When you forget to configure or misconfigure grub on your hdd, you have to manually boot the system by entering a series of commands into the GRUB command line.

After the computer starts, Press C to bring up the GRUB command line. You can either boot the normal kernel, or the LTS kernel we installed; here are the commands for the normal kernel:

grub> cryptomount -a
grub> set root='lvm/matrix-rootvol'
grub> linux /boot/vmlinuz-linux-libre root=/dev/matrix/rootvol cryptdevice=/dev/sda1:root
grub> initrd /boot/initramfs-linux-libre.img
grub> boot

If you're trying to boot the LTS kernel, simply add -lts to the end of each command that contains the kernel (e.g., /boot/vmlinuz-linux-libre would be /boot/vmlinuz/linux-libre-lts).

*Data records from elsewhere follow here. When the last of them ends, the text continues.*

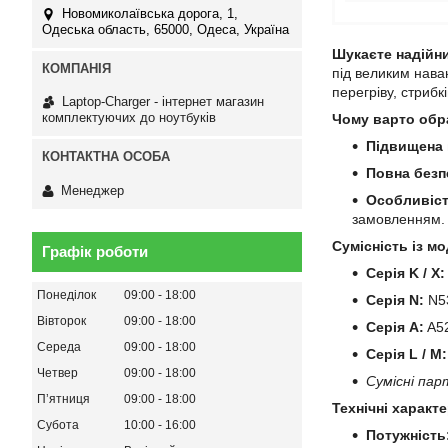
Новомиколаївська дорога, 1,
Одеська область, 65000, Одеса, Україна
Шукаєте надійн
під великим нава
перегріву, стрибк
Laptop-Charger - інтернет магазин
комплектуючих до ноутбуків
Чому варто обр
Підвищена 
Повна безп
Менеджер
Особливіст
замовленням.
Сумісність із мо
Графік роботи
Серія K / X:
Понеділок
09:00
18:00
Серія N:
N53
Вівторок
09:00
18:00
Серія A:
A52
Середа
09:00
18:00
Серія L / M:
Четвер
09:00
18:00
Сумісні пар
Пʼятниця
09:00
18:00
Технічні характ
Субота
10:00
16:00
Потужність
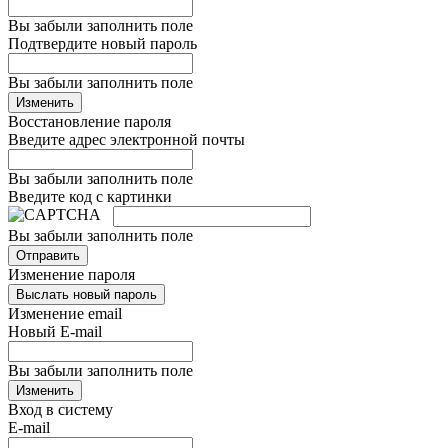
Вы забыли заполнить поле
Подтвердите новый пароль
Вы забыли заполнить поле
Изменить
Восстановление пароля
Введите адрес электронной почты
Вы забыли заполнить поле
Введите код с картинки
Вы забыли заполнить поле
Отправить
Изменение пароля
Выслать новый пароль
Изменение email
Новый E-mail
Вы забыли заполнить поле
Изменить
Вход в систему
E-mail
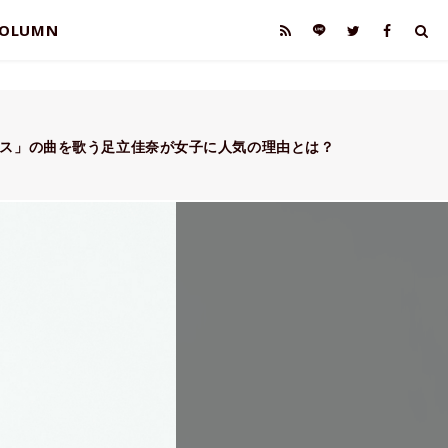
OLUMN
ンス」の曲を歌う足立佳奈が女子に人気の理由とは？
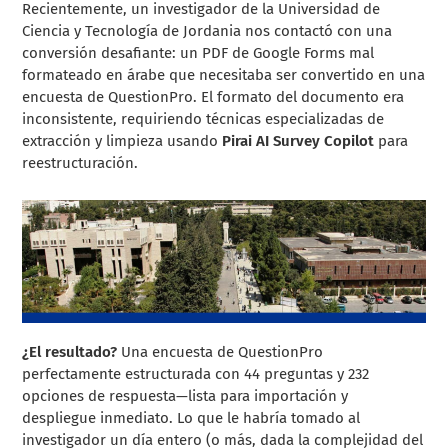
Recientemente, un investigador de la Universidad de
Ciencia y Tecnología de Jordania nos contactó con una
conversión desafiante: un PDF de Google Forms mal
formateado en árabe que necesitaba ser convertido en una
encuesta de QuestionPro. El formato del documento era
inconsistente, requiriendo técnicas especializadas de
extracción y limpieza usando
Pirai AI Survey Copilot
para
reestructuración.
¿El resultado?
Una encuesta de QuestionPro
perfectamente estructurada con 44 preguntas y 232
opciones de respuesta—lista para importación y
despliegue inmediato. Lo que le habría tomado al
investigador un día entero (o más, dada la complejidad del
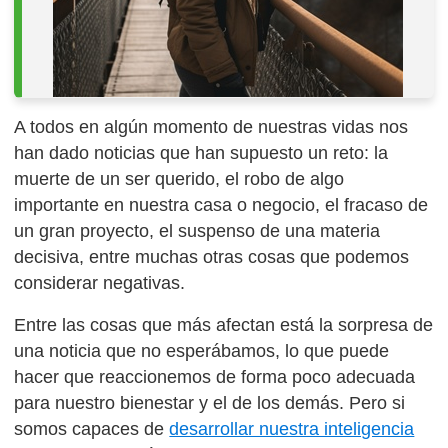
A todos en algún momento de nuestras vidas nos
han dado noticias que han supuesto un reto: la
muerte de un ser querido, el robo de algo
importante en nuestra casa o negocio, el fracaso de
un gran proyecto, el suspenso de una materia
decisiva, entre muchas otras cosas que podemos
considerar negativas.
Entre las cosas que más afectan está la sorpresa de
una noticia que no esperábamos, lo que puede
hacer que reaccionemos de forma poco adecuada
para nuestro bienestar y el de los demás. Pero si
somos capaces de
desarrollar nuestra inteligencia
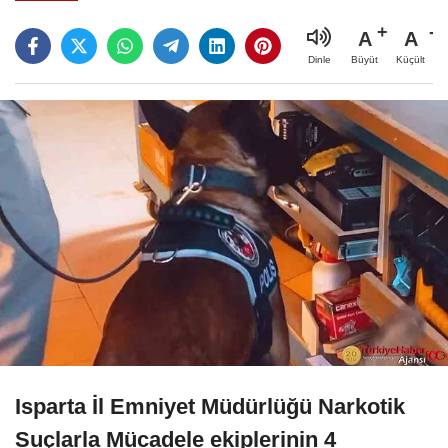
A
A
Büyüt
Küçült
Dinle
Isparta İl Emniyet Müdürlüğü Narkotik
Suçlarla Mücadele ekiplerinin 4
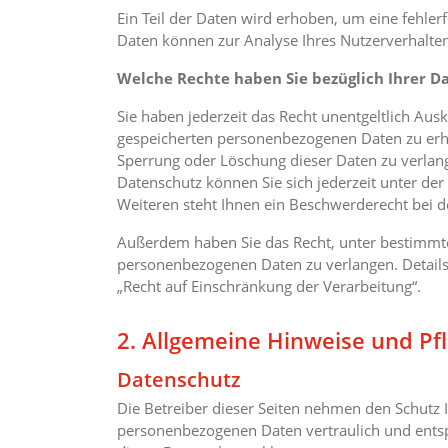
Ein Teil der Daten wird erhoben, um eine fehler
Daten können zur Analyse Ihres Nutzerverhalte
Welche Rechte haben Sie bezüglich Ihrer D
Sie haben jederzeit das Recht unentgeltlich Au
gespeicherten personenbezogenen Daten zu erha
Sperrung oder Löschung dieser Daten zu verlan
Datenschutz können Sie sich jederzeit unter 
Weiteren steht Ihnen ein Beschwerderecht bei d
Außerdem haben Sie das Recht, unter bestimmt
personenbezogenen Daten zu verlangen. Details
„Recht auf Einschränkung der Verarbeitung“.
2. Allgemeine Hinweise und Pf
Datenschutz
Die Betreiber dieser Seiten nehmen den Schutz I
personenbezogenen Daten vertraulich und entsp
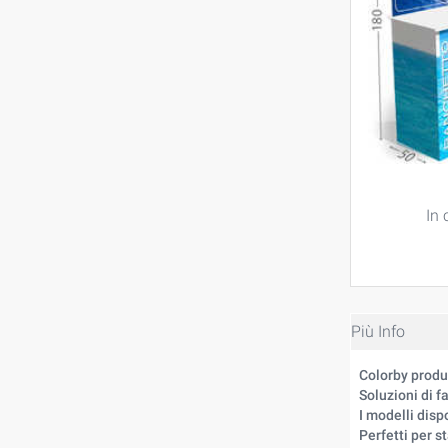
In 
Più Info
Colorby produ
Soluzioni di 
I modelli disp
Perfetti per s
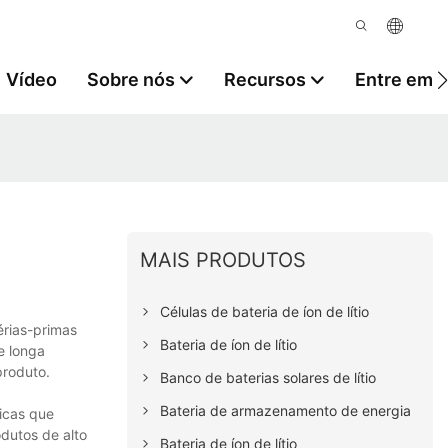
Vídeo
Sobre nós
Recursos
Entre em 
MAIS PRODUTOS
Células de bateria de íon de lítio
érias-primas
Bateria de íon de lítio
e longa
produto.
Banco de baterias solares de lítio
Bateria de armazenamento de energia
icas que
dutos de alto
Bateria de íon de lítio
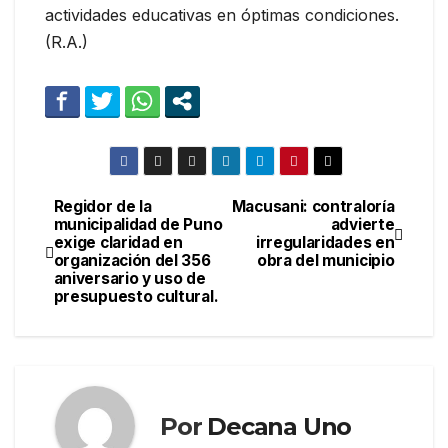
actividades educativas en óptimas condiciones.
(R.A.)
Regidor de la
Macusani: contraloría
Navegación
municipalidad de Puno
advierte
exige claridad en
irregularidades en
de
organización del 356
obra del municipio
aniversario y uso de
entradas
presupuesto cultural.
Por
Decana Uno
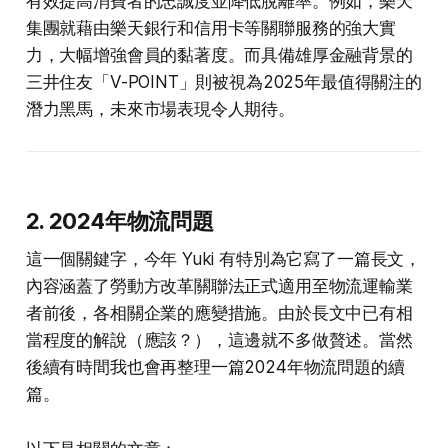
有效提高消費者的忠誠度並降低脫離率。例如，樂天
集團就藉由樂天銀行和信用卡等關聯服務的強大實
力，大幅增強會員的黏著度。而具備雄厚金融背景的
三井住友「V-POINT」則被視為2025年最值得關注的
潛力黑馬，未來市場表現令人期待。
2. 2024年物流問題
這一個關鍵字，今年 Yuki 有特別為它寫了一篇長文，
內容涵蓋了勞動方改革關聯法正式適用至物流運輸業
者前後，各相關企業的應變措施。由於長文中已有相
當程度的解說（應該？），這邊就不多做贅述。當然
後續有時間我也會再整理一篇2024年物流問題的續
篇。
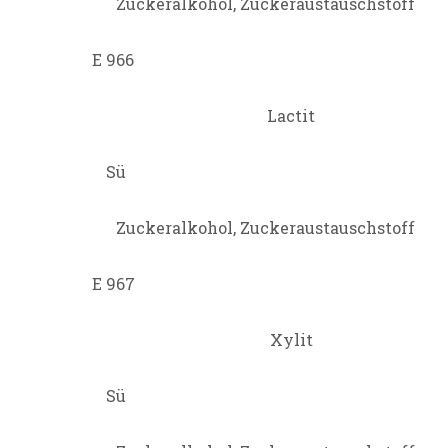
Zuckeralkohol, Zuckeraustauschstoff
E 966
Lactit
Sü
Zuckeralkohol, Zuckeraustauschstoff
E 967
Xylit
Sü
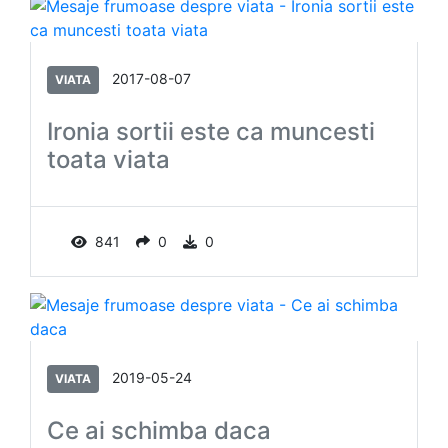
2017-08-07
VIATA
Ironia sortii este ca muncesti
toata viata
841
0
0
2019-05-24
VIATA
Ce ai schimba daca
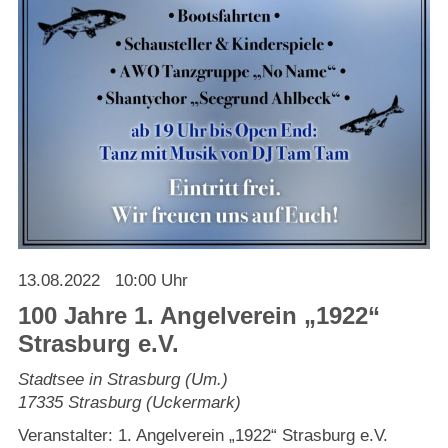
Strasburger Ehrenamtspreis „SBG“
Welcome to Strasburg (Uckermark)
Ласкаво просимо до Штрасбурга (Уккермарк)
مرحبًا بكم في شتراسبورغ (أوكرمارك)
Bine ați venit în Strasburg (Uckermark)
Online-Bewerbungen
13.08.2022
10:00 Uhr
100 Jahre 1. Angelverein „1922“
Sprache/Language
Strasburg e.V.
Stadtsee in Strasburg (Um.)
17335
Strasburg (Uckermark)
Veranstalter: 1. Angelverein „1922“ Strasburg e.V.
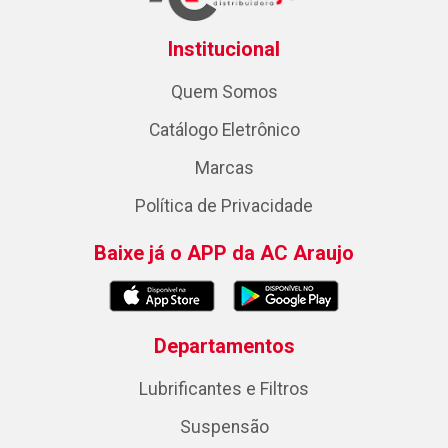
Institucional
Quem Somos
Catálogo Eletrônico
Marcas
Política de Privacidade
Baixe já o APP da AC Araujo
Departamentos
Lubrificantes e Filtros
Suspensão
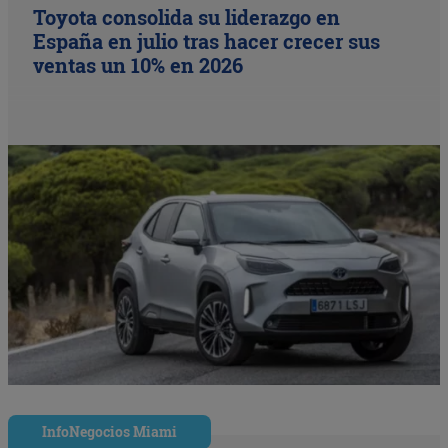
Toyota consolida su liderazgo en
España en julio tras hacer crecer sus
ventas un 10% en 2026
InfoNegocios Miami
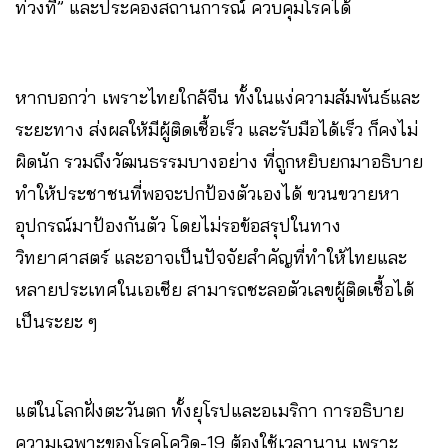
ท่วงที” และประคองสถานการณ์ ควบคุมโรคได้
หากบอกว่า เพราะไทยใกล้จีน ทั้งในแง่ความสัมพันธ์และ
ระยะทาง ส่งผลให้มีผู้ติดเชื้อเร็ว และรับมือได้เร็ว ก็คงไม่
ผิดนัก รวมถึงวัฒนธรรมบางอย่าง ที่ถูกหยิบยกมาอธิบาย
ทำให้ประชาชนที่พอจะปกป้องตัวเองได้ ขวนขวายหา
อุปกรณ์มาป้องกันตัว โดยไม่รอข้อสรุปในทาง
วิทยาศาสตร์ และอาจเป็นปัจจัยสำคัญที่ทำให้ไทยและ
หลายประเทศในเอเชีย สามารถชะลอตัวเลขผู้ติดเชื้อได้
เป็นระยะ ๆ
แต่ในโลกฝั่งตะวันตก ทั้งยุโรปและอเมริกา การอธิบาย
ความเฉพาะของโรคโควิด-19 ต้องใช้เวลานาน เพราะ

NOTE: on machines with native sata, during boot a (faulty) optical disc drive (like dvd) can cause the cryptomount -a command to fail/hang, as well as the error AHCI transfer timed out The workaround was to remove the DVD drive.

Follow-Up Tutorial: Configuring Parabola

The next step of the setup process is to modify the configuration file that GRUB uses, so that we don't have to manually type in those commands above, each time we want to boot our system.

To make this process much easier, we need to install a graphical interface, as well as install some other packages that will make the system more user-friendly. These additions will also sharply reduce the probability of "bricking" our computer.

Configuring Parabola (Post-Install) provides an example setup, but don't feel as if you must follow it verbatim (of course, you can, if you want to); Parabola is user-centric and very customizable, which means that you have maximum control of the system, and a near-limitless number of options for setting it up. For more information, read The Arch Way (Parabola also follows it).

After setting up the graphical interface, refer to How to Modify GRUB Configuration, for instructions on doing just that, as well as flashing the ROM (if necessary).